Task prompt –
Look through the listing underneath for "card", and copy every line that has it.

Excerpted records Start Marker

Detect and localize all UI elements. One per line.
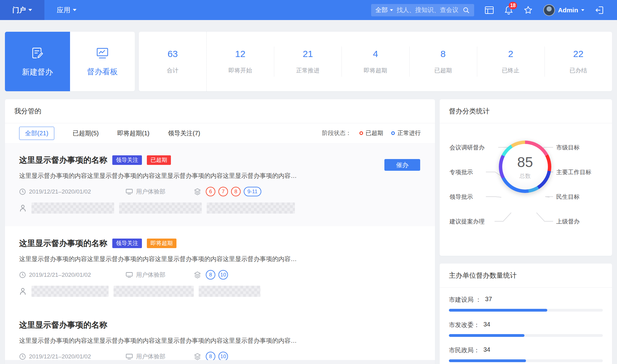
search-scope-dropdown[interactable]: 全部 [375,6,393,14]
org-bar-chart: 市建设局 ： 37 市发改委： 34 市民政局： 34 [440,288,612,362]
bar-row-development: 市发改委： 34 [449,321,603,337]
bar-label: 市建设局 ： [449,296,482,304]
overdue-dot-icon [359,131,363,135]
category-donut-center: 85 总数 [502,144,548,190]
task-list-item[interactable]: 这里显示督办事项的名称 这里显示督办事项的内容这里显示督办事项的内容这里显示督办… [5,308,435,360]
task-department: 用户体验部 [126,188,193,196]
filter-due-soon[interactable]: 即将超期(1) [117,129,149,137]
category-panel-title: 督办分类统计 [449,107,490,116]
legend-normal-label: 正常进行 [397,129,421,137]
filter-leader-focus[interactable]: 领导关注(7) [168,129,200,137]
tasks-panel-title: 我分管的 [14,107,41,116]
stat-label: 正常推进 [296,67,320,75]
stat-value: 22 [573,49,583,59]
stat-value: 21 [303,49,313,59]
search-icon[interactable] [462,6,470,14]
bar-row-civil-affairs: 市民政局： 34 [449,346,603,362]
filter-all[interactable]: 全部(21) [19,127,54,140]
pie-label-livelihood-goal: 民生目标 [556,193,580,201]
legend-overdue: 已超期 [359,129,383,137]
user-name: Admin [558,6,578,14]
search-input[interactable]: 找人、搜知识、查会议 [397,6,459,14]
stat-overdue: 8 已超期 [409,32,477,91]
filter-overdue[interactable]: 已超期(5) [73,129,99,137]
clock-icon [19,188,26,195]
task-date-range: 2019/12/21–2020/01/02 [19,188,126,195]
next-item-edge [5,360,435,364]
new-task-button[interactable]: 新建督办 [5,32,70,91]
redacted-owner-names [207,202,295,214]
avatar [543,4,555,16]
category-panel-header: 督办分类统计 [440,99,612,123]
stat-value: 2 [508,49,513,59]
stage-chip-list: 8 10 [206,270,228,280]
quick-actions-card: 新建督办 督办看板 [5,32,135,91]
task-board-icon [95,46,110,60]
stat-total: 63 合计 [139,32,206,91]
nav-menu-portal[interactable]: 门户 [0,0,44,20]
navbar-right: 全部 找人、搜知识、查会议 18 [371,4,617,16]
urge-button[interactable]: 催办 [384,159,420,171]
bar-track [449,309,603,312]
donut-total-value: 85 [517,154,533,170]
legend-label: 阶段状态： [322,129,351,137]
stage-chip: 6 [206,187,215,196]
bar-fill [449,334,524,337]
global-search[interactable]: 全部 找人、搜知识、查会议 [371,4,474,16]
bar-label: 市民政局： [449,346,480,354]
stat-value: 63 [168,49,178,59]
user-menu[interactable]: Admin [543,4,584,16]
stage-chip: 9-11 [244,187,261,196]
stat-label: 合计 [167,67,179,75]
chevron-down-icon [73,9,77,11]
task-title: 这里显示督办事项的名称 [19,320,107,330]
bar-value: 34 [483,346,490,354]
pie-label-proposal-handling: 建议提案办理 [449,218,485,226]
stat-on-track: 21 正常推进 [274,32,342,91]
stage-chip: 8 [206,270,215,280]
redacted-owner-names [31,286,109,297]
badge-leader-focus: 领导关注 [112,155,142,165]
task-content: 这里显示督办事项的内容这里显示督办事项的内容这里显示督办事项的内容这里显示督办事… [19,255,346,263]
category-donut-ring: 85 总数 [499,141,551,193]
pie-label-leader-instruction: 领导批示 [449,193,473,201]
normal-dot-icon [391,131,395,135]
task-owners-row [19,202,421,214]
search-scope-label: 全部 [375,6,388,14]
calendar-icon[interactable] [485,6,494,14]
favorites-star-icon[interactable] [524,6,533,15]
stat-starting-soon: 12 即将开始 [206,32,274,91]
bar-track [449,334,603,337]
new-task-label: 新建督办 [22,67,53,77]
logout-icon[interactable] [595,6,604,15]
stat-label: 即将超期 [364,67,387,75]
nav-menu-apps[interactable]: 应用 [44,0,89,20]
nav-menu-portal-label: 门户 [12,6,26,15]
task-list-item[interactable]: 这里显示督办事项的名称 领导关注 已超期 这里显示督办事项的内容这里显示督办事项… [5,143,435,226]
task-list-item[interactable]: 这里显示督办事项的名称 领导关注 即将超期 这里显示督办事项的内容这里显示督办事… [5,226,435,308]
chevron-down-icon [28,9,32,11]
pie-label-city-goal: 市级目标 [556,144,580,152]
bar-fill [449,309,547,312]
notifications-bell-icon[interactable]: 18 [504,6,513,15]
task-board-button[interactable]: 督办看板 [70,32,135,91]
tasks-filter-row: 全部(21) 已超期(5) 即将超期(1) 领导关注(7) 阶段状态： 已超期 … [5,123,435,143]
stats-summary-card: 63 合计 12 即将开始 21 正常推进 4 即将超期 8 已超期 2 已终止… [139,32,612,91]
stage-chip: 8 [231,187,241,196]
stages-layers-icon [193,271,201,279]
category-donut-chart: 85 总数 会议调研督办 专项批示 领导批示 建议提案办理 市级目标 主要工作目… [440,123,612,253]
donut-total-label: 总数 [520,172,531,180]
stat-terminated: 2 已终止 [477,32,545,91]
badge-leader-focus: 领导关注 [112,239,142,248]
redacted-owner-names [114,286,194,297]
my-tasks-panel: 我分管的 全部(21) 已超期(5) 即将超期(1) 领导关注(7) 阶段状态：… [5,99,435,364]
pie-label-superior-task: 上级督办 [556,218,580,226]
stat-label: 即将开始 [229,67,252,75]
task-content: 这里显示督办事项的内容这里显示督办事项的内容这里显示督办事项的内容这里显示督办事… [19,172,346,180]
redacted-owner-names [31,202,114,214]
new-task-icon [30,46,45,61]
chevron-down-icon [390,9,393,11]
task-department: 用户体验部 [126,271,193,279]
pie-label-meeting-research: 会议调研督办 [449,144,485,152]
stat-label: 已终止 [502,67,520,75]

Excerpted records End Marker
Excerpted records Start Marker

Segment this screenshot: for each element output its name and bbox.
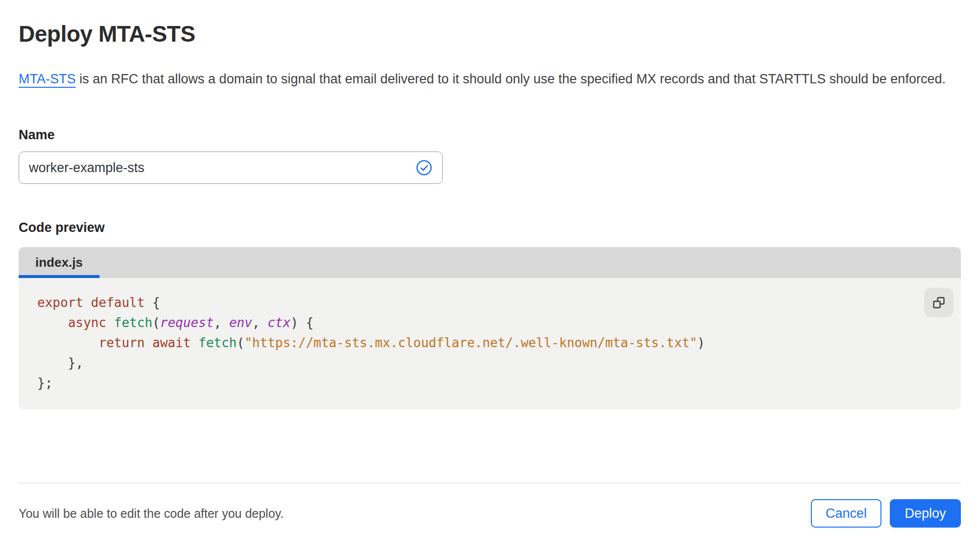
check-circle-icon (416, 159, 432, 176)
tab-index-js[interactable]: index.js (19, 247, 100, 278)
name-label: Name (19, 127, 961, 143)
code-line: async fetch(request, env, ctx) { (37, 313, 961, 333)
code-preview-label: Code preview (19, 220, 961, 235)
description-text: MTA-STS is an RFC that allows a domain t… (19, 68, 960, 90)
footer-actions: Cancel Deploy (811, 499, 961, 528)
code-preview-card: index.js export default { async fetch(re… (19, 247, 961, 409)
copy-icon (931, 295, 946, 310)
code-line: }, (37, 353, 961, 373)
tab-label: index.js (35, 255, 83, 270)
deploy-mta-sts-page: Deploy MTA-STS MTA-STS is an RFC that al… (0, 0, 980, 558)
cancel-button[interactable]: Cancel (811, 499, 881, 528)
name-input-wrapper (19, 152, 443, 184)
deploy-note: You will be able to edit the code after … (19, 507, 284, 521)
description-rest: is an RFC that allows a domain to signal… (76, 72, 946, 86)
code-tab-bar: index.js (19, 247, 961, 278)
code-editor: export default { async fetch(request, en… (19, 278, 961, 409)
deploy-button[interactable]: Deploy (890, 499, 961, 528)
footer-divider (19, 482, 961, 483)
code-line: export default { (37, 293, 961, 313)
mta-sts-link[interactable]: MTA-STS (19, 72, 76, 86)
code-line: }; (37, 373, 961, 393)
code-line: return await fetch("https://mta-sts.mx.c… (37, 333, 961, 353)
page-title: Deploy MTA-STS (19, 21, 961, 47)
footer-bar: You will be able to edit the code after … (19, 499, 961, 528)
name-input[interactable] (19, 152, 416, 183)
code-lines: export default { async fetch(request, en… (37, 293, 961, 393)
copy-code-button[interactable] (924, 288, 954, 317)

Excerpted records End Marker

Reply to the task –
quick-actions-card: 新建督办 督办看板 [5,32,135,91]
stats-summary-card: 63 合计 12 即将开始 21 正常推进 4 即将超期 8 已超期 2 已终止… [139,32,612,91]
code-preview-card: index.js export default { async fetch(re… (19, 247, 961, 409)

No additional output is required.